All You Need to Know About Osteopathic Medicine as a Career

  • Leader
    August 10, 2022 11:01 PM PDT
    As an osteopathic physician (D.O.), you are trained to take a holistic approach to health care. Your training in osteopathic medicine teaches you to understand how all of the body's systems are interconnected and how each affects the others. In particular, osteopathic medicine emphasizes the way our musculoskeletal system, the bones and muscles that make up about two-thirds of our body mass, reflects and influences the condition of all other body systems.

    Your training as an osteopathic physician encourages you to build partnerships with your patients by considering the impact of lifestyle and society on their health. You use your eyes and hands to identify structural problems and support the body's natural tendency toward health and self-healing. Your compassionate care and communication/listening skills also play a critical role in improving your patients' lives by noticing their health concerns and helping them develop attitudes that both fight and prevent disease.

    Most osteopathic medical schools emphasize preventive medicine and comprehensive patient care that incorporates osteopathic principles and techniques, including the art of osteopathic manipulative medicine, a system of hands-on techniques that help relieve pain, restore mobility and influence the structure of the body to function better. After medical school, you complete a residency in general medicine, internal medicine, obstetrics and gynecology, or pediatrics, or in a specialty such as surgery, emergency medicine, psychiatry, or neurology.

    D.O.s, like M.D.s, are fully trained physicians who may prescribe medications and perform surgery. While they can choose any specialty, from emergency medicine and cardiovascular surgery to psychiatry and geriatrics, they are trained primarily as general practitioners and only secondarily as specialists.

    According to the American Osteopathic Association (AOA):

    D.O.s are one of the fastest growing segments of health professionals in the United States. Currently, there are approximately 114,000 osteopathic physicians in medical practice.

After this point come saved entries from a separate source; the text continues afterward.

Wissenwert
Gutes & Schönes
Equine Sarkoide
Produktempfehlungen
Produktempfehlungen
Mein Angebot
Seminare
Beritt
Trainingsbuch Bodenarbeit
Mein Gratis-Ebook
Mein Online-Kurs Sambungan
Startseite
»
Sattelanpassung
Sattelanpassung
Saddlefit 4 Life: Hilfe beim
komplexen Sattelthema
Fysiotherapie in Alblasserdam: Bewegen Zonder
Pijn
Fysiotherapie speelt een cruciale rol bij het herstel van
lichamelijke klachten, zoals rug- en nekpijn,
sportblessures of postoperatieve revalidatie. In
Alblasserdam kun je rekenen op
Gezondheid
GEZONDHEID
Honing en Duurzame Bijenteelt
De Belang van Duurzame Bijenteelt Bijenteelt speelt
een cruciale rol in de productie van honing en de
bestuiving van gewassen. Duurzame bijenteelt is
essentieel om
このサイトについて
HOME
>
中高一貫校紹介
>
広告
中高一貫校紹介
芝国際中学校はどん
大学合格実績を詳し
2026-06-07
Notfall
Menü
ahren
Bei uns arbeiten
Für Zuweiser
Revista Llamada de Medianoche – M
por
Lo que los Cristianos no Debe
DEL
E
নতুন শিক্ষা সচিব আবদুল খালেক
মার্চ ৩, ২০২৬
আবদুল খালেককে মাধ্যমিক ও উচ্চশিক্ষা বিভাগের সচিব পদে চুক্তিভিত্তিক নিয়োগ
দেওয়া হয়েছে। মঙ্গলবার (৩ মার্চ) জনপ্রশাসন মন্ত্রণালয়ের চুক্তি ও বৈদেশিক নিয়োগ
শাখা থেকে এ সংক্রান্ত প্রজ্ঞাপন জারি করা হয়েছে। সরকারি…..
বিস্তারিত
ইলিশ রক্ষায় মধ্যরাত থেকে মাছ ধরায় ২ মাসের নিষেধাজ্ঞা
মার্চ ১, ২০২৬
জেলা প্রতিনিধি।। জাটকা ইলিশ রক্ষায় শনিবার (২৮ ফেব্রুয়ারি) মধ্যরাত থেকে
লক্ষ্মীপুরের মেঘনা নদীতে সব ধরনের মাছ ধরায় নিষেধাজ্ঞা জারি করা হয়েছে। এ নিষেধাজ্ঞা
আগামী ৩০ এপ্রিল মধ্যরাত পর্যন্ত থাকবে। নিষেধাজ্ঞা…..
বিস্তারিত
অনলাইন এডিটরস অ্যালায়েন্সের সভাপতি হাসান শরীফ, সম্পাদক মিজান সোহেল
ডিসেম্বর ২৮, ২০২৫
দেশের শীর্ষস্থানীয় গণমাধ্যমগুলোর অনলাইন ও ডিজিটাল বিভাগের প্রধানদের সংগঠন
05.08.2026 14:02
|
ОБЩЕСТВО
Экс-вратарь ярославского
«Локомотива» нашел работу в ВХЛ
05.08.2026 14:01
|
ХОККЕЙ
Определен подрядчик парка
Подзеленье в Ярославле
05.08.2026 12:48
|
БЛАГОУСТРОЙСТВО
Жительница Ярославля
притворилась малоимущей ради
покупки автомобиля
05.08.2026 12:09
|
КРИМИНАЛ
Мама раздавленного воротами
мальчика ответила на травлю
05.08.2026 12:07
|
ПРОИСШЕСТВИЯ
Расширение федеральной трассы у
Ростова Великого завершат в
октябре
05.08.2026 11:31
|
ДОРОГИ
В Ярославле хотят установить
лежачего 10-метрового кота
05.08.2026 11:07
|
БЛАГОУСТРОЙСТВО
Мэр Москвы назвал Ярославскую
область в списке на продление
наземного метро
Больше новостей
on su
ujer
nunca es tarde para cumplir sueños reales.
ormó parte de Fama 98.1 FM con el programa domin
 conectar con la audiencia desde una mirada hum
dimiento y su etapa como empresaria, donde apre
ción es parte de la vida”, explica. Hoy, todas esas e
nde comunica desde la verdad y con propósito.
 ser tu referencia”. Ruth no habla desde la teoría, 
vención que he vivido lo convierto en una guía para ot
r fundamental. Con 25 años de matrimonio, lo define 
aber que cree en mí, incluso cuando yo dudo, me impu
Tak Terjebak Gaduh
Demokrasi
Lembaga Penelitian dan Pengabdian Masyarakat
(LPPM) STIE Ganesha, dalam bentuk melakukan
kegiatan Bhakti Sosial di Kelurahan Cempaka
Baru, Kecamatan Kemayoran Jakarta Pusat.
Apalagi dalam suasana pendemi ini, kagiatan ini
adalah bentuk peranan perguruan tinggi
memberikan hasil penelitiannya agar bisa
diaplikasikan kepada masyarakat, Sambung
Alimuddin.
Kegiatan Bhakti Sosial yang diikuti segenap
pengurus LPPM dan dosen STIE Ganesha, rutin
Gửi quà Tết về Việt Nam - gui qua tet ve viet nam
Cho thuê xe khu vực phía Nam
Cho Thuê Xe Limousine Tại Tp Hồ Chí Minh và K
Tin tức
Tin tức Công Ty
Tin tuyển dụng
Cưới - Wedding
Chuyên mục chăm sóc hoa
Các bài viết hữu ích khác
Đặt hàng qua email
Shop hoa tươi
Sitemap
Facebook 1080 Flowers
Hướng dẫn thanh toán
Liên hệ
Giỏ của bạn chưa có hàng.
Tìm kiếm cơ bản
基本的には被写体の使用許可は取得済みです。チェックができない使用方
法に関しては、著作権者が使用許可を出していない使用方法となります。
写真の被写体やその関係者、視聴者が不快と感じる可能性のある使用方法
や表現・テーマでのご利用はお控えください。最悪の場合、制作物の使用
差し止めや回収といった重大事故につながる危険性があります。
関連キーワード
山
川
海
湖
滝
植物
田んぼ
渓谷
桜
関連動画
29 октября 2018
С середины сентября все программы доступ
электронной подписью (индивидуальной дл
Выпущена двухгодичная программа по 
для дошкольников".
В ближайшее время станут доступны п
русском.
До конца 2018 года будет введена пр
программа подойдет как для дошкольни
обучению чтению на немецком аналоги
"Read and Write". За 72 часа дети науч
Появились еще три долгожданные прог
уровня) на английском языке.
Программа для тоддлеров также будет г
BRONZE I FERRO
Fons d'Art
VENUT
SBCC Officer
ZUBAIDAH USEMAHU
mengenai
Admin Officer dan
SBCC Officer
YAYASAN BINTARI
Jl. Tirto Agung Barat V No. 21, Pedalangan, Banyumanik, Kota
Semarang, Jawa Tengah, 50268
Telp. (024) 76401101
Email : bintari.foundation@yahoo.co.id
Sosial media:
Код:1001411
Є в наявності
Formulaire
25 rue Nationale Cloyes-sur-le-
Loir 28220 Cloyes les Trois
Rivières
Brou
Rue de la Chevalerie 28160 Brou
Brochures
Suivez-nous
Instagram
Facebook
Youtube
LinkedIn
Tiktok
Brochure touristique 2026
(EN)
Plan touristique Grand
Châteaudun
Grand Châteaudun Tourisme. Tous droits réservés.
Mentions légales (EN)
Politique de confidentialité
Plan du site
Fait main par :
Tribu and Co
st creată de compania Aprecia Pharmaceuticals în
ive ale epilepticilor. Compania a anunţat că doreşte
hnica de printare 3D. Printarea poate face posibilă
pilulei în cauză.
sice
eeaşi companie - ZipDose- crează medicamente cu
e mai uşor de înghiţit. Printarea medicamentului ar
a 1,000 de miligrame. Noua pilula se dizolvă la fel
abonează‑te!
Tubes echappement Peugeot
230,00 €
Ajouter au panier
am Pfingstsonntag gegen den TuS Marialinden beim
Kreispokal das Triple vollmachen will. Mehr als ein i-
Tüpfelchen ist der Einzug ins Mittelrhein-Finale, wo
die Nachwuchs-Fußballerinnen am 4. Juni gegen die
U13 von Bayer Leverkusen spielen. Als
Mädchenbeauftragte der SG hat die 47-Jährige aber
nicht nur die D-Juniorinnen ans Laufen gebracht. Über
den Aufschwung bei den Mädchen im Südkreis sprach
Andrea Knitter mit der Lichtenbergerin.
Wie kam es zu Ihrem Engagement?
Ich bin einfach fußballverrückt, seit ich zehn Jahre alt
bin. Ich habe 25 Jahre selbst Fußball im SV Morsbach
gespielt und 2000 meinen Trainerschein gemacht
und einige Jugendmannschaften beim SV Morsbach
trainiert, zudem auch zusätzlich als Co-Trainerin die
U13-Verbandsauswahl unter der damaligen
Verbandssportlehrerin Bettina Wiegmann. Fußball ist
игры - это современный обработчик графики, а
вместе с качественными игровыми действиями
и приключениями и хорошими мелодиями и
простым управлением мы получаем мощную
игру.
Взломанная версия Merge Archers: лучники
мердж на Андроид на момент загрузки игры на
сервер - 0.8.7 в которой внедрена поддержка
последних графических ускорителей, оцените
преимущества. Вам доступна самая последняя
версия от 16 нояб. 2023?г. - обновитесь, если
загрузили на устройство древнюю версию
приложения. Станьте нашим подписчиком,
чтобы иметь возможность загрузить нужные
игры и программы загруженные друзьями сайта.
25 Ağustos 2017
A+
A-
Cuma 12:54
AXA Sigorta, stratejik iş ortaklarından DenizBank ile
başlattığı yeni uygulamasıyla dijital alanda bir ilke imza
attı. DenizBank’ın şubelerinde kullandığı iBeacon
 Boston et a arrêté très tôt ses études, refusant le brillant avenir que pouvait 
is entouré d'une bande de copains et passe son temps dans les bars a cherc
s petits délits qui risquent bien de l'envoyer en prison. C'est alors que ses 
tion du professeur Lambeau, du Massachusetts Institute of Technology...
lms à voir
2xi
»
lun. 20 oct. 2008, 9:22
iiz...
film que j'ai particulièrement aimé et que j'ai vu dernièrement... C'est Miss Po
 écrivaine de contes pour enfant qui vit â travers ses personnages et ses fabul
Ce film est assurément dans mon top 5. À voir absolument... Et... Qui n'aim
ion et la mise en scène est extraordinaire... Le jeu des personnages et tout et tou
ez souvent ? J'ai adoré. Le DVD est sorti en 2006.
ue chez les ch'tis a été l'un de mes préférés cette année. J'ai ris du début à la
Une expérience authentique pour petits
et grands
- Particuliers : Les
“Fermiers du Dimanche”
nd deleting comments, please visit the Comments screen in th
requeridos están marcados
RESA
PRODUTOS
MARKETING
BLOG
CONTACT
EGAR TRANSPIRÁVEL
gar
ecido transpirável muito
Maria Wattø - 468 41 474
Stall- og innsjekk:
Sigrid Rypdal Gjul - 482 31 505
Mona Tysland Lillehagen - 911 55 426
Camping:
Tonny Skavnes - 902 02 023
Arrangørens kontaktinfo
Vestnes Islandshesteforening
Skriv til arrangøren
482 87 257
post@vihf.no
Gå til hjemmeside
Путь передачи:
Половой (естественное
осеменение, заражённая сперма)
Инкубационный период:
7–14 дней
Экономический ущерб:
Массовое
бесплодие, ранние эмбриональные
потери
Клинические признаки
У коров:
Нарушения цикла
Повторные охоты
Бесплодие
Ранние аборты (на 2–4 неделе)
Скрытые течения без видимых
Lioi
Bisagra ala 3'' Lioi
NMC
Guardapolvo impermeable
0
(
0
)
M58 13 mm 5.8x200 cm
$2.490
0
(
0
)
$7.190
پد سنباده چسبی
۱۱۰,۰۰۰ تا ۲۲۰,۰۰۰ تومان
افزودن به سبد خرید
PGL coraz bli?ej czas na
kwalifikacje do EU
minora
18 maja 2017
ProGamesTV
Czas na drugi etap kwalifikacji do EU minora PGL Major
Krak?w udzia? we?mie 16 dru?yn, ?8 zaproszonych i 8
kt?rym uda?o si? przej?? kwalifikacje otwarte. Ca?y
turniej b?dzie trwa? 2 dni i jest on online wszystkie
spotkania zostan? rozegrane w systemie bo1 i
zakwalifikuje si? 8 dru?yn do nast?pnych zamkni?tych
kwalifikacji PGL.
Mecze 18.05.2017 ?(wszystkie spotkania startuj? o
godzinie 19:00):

    Projections indicate that D.O.s will make up more than 20% of the total U.S. population by 2030. D.O.s make up 25% of all medical students in the United States.

    Many D.O.s fill a critical need for physicians by practicing in rural and other medically underserved communities.

    [url=https://www.osteopathyjobs.online/]Osteopath jobs[/url] physicians have treated U.S. presidents and Olympic athletes and contributed to the fight against HIV/AIDS and for civil rights. They have held high-ranking public service positions, such as surgeon general of the U.S. Army and administrator of the National Highway Traffic Safety Administration.

    If you want to be a physician who sees the whole person and not just the symptoms or the disease, who gets to know his or her patients as people and is committed to the community, who is compassionate, has a healing hand, and is a good communicator, and who enjoys meeting a variety of people from different backgrounds, then a career in osteopathic medicine may be for you.